WORK TASK —
From the entries that follow, copy each line containing the word "level".

********

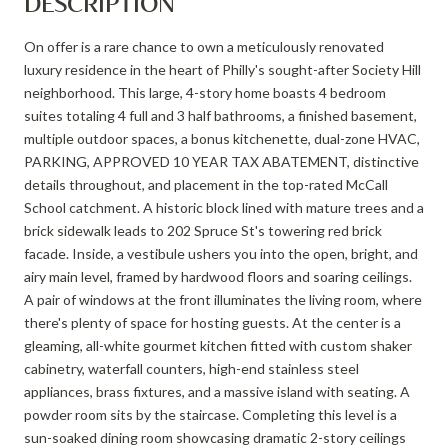
DESCRIPTION
On offer is a rare chance to own a meticulously renovated
luxury residence in the heart of Philly's sought-after Society Hill
neighborhood. This large, 4-story home boasts 4 bedroom
suites totaling 4 full and 3 half bathrooms, a finished basement,
multiple outdoor spaces, a bonus kitchenette, dual-zone HVAC,
PARKING, APPROVED 10 YEAR TAX ABATEMENT, distinctive
details throughout, and placement in the top-rated McCall
School catchment. A historic block lined with mature trees and a
brick sidewalk leads to 202 Spruce St's towering red brick
facade. Inside, a vestibule ushers you into the open, bright, and
airy main level, framed by hardwood floors and soaring ceilings.
A pair of windows at the front illuminates the living room, where
there's plenty of space for hosting guests. At the center is a
gleaming, all-white gourmet kitchen fitted with custom shaker
cabinetry, waterfall counters, high-end stainless steel
appliances, brass fixtures, and a massive island with seating. A
powder room sits by the staircase. Completing this level is a
sun-soaked dining room showcasing dramatic 2-story ceilings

********

RESPONSE TO THIS TASK —
airy main level, framed by hardwood floors and soaring ceilings.
powder room sits by the staircase. Completing this level is a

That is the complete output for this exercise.